The idea that the attack came after a four-year period that was relatively terrorism-free demonstrates that the free world is facing a relentless enemy that aims at its destruction. This must be reflected in our understanding of the nature of this threat as well as the ways we use to deal with it. Defeating al-Qaida in Pakistan and in Iraq is not sufficient to protect us, as the radical teaching flourishes in many other parts of the world. Radical Islamic teaching must be fought globally as well as locally in order to ensure world security.
Lesson 2: Having a terrorism-free period does not give us immunity from attacks.
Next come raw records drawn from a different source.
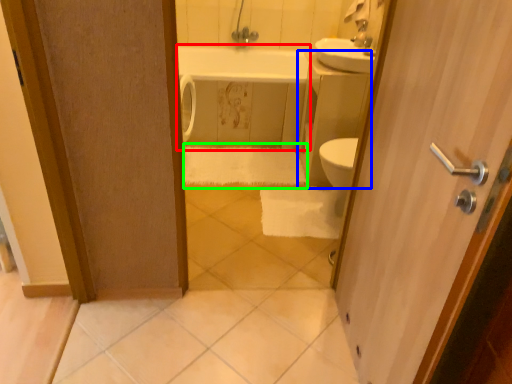 Question: Which object is the farthest from bath (highlighted by a red box)? Choose among these: counter top (highlighted by a blue box) or bath towel (highlighted by a green box).

Choices:
 (A) counter top
 (B) bath towel

Answer: (A) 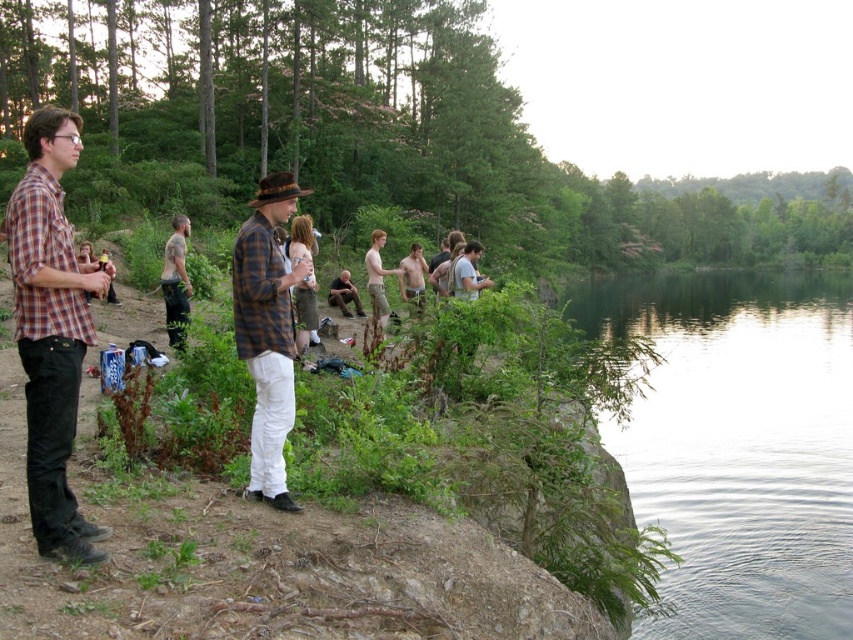 Question: Is brown felt cowboy hat at center below brown leather jacket at center?

Choices:
 (A) yes
 (B) no

Answer: (B)

Question: Which of these objects is positioned closest to the green smooth water at lower right?

Choices:
 (A) matte plaid shirt at left
 (B) plaid fabric shirt at center

Answer: (B)

Question: Is plaid fabric shirt at center above light brown cotton shorts at center?

Choices:
 (A) no
 (B) yes

Answer: (A)

Question: In this image, where is light brown cotton shorts at center located relative to brown felt cowboy hat at center?

Choices:
 (A) below
 (B) above

Answer: (A)

Question: Which of the following is the closest to the observer?

Choices:
 (A) matte plaid shirt at left
 (B) light brown leather pants at center

Answer: (A)

Question: Among these points, which one is nearest to the camera?

Choices:
 (A) [268, 182]
 (B) [380, 246]
 (C) [294, 188]

Answer: (C) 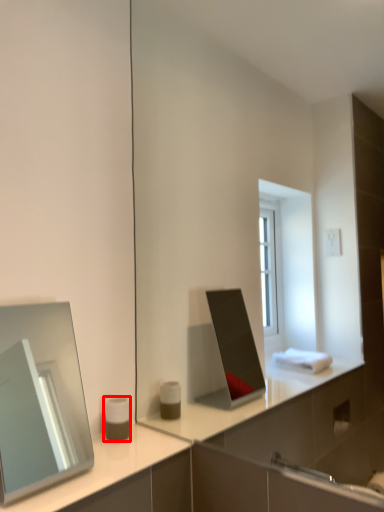 Question: From the image's perspective, where is toiletry (annotated by the red box) located in relation to mirror in the image?

Choices:
 (A) above
 (B) below

Answer: (B) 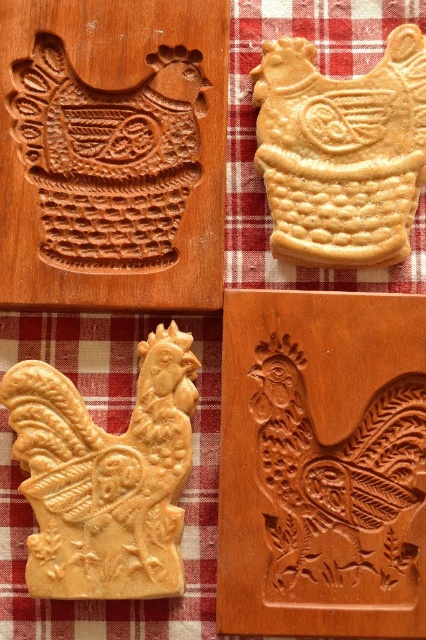 Question: Is wooden carving at center below light brown wood carving of chicken at center?

Choices:
 (A) no
 (B) yes

Answer: (A)

Question: Which point appears farthest from the camera in this image?

Choices:
 (A) (324, 493)
 (B) (85, 557)
 (C) (281, 74)

Answer: (C)

Question: Which point appears farthest from the camera in this image?

Choices:
 (A) (265, 406)
 (B) (71, 131)
 (C) (94, 461)
 (D) (293, 154)

Answer: (B)

Question: Which object is the closest to the golden-brown cookie at center-left?

Choices:
 (A) wooden carving at center
 (B) golden-brown cookie at upper center
 (C) light brown wood carving of chicken at center

Answer: (C)

Question: Does golden-brown cookie at center-left have a smaller size compared to golden-brown cookie at upper center?

Choices:
 (A) no
 (B) yes

Answer: (A)

Question: Is golden-brown cookie at center-left thinner than light brown wood carving of chicken at center?

Choices:
 (A) yes
 (B) no

Answer: (B) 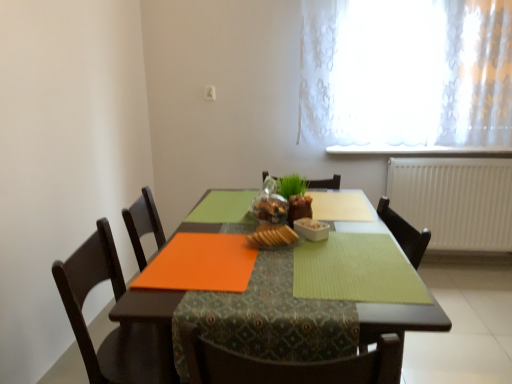 Question: Are orange matte placemat at center and white glossy bowl at center making contact?

Choices:
 (A) yes
 (B) no

Answer: (B)

Question: From a real-world perspective, is orange matte placemat at center on white glossy bowl at center?

Choices:
 (A) yes
 (B) no

Answer: (B)

Question: From the image's perspective, is orange matte placemat at center over white glossy bowl at center?

Choices:
 (A) yes
 (B) no

Answer: (B)

Question: From a real-world perspective, does orange matte placemat at center sit lower than white glossy bowl at center?

Choices:
 (A) no
 (B) yes

Answer: (B)

Question: From the image's perspective, does orange matte placemat at center appear lower than white glossy bowl at center?

Choices:
 (A) no
 (B) yes

Answer: (B)

Question: Is orange matte placemat at center aimed at white glossy bowl at center?

Choices:
 (A) no
 (B) yes

Answer: (A)

Question: Is white glossy bowl at center to the left of slightly toasted bread at center from the viewer's perspective?

Choices:
 (A) yes
 (B) no

Answer: (B)

Question: From the image's perspective, would you say white glossy bowl at center is positioned over slightly toasted bread at center?

Choices:
 (A) no
 (B) yes

Answer: (B)

Question: Does white glossy bowl at center have a larger size compared to slightly toasted bread at center?

Choices:
 (A) yes
 (B) no

Answer: (B)

Question: Is white glossy bowl at center taller than slightly toasted bread at center?

Choices:
 (A) yes
 (B) no

Answer: (B)

Question: Can you confirm if white glossy bowl at center is smaller than slightly toasted bread at center?

Choices:
 (A) yes
 (B) no

Answer: (A)

Question: From a real-world perspective, is white glossy bowl at center on slightly toasted bread at center?

Choices:
 (A) no
 (B) yes

Answer: (A)

Question: Is slightly toasted bread at center far away from white plastic radiator at right?

Choices:
 (A) yes
 (B) no

Answer: (A) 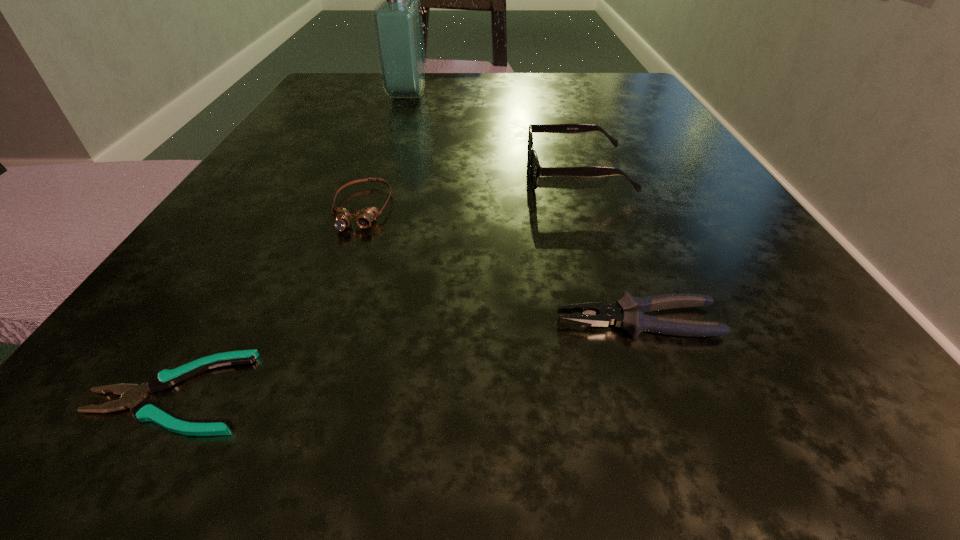 The width and height of the screenshot is (960, 540). What are the coordinates of `perfume` in the screenshot? It's located at (397, 20).

The image size is (960, 540). Identify the location of the tallest object. (397, 20).

In order to click on the second tallest object in this screenshot , I will do `click(536, 170)`.

Image resolution: width=960 pixels, height=540 pixels. Find the location of `goggles`. goggles is located at coordinates (364, 217).

The image size is (960, 540). In order to click on the taller pliers in this screenshot , I will do `click(628, 312)`.

Where is `the second nearest object`? the second nearest object is located at coordinates (628, 312).

What are the coordinates of `the leftmost object` in the screenshot? It's located at (144, 410).

At what (x,y) coordinates should I click in order to perform the action: click on the nearest object. Please return your answer as a coordinate pair (x, y). Looking at the image, I should click on (144, 410).

The image size is (960, 540). I want to click on vacant space located 0.170m on the front label of the tallest object, so [515, 95].

The image size is (960, 540). In order to click on vacant space located 0.230m at the front lenses of the sunglasses in this screenshot , I will do pyautogui.click(x=365, y=173). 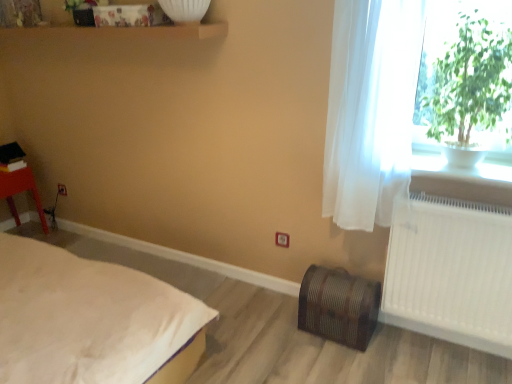 Question: Visually, is white plastic radiator at right positioned to the left or to the right of white soft bed at lower left?

Choices:
 (A) left
 (B) right

Answer: (B)

Question: Is white plastic radiator at right taller or shorter than white soft bed at lower left?

Choices:
 (A) short
 (B) tall

Answer: (A)

Question: Which object is positioned closest to the green leafy plant at upper right?

Choices:
 (A) white soft bed at lower left
 (B) white ceramic pot at upper right
 (C) white sheer curtain at right
 (D) white plastic radiator at right
 (E) matte plastic stool at left

Answer: (C)

Question: Estimate the real-world distances between objects in this image. Which object is closer to the white ceramic pot at upper right?

Choices:
 (A) matte plastic stool at left
 (B) white plastic radiator at right
 (C) white soft bed at lower left
 (D) white sheer curtain at right
 (E) green leafy plant at upper right

Answer: (E)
Successful efforts at preventing America from being attacked again for the eight years since 9/11 must be applauded. However, as seen in Indonesia, we must not forget that we can still be attacked, must always remain vigilant, and be relentless in our efforts to defeat Islamic radicalism.
Lesson 3: More sophisticated approaches are needed to end the phenomenon of Islamic radicalism.
Attacking U.S.-owned hotels in Indonesia after President Barack Obama’s attempts to open channels of better relationship and understanding with the Muslim world is an indication that more sophisticated approaches are needed to end the phenomenon of Islamic radicalism. Saying nice phrases to the Muslim world and trying to reach out to it may work with some Muslims but is certainly not sufficient to defeat radicals.
Lesson 4: We must do everything possible to prevent the Mulla regime in Iran from getting weapons of mass destruction.
The determination of the terrorists to attack U.S.-owned businesses and foreigners at any cost (even if this costs them their own lives) raises an important point: What will happen if such radicals get hold of WMDs? The possibility that “marriage” can occur between Islamic regimes that aim at achieving a nuclear capability, such as the Mulla regimen of Iran as well as its fellow “brothers” in other terrorist Islamic groups, must make us more vigilant to ensure that these actors do not succeed in getting such weapons.
Lesson 5: Being soft with the jihadists does not work.
This is perhaps the most important lesson we must learn from the Jakarta attacks. The Indonesian radical scholar, Abu Bakar Bashir, 67, who had been found guilty of a "sinister conspiracy" in connection with the Bali bombings (that killed 202) was sentenced to only 30 months in prison in March 2005 and was released in early June 2006. In addition, more than 100 members of the Jemaah Islamiyah of Indonesia were released in the last few years.
This soft approach did not prevent the jihadists from launching other attacks. In fact, it may have encouraged them to conduct more terror. The U.S. must learn this lesson before releasing members of al-Qaida who are currently held in Guantanamo Bay. Some of these detainees after being released may organize or conduct a major terror attack on the U.S. or on the country’s interests.
If this were to happen, those who decided to release such criminals from prison will carry the blame. Unwisely releasing terrorists and their leaders — which is what happened in Indonesia — can encourage more terrorist attacks.
Lesson 6: Assumptions about the Muslim world must be supported by concrete facts
Our assumption that “most Muslims are against the radicals” must be confirmed with objective evidence. Powerful worldwide Muslim reactions in support of certain causes (as seen with the “hijab martyr” killing in Germany) on one hand, as well the lack of massive demonstrations against these Indonesian terrorists, on the other, should raise suspicion as to whether most Muslims really are against terrorism.
More accurate evaluation of trends within the Muslim world, including degrees of sympathy toward the terrorists, is needed before assumptions are made categorizing most Muslims as anti-terrorism.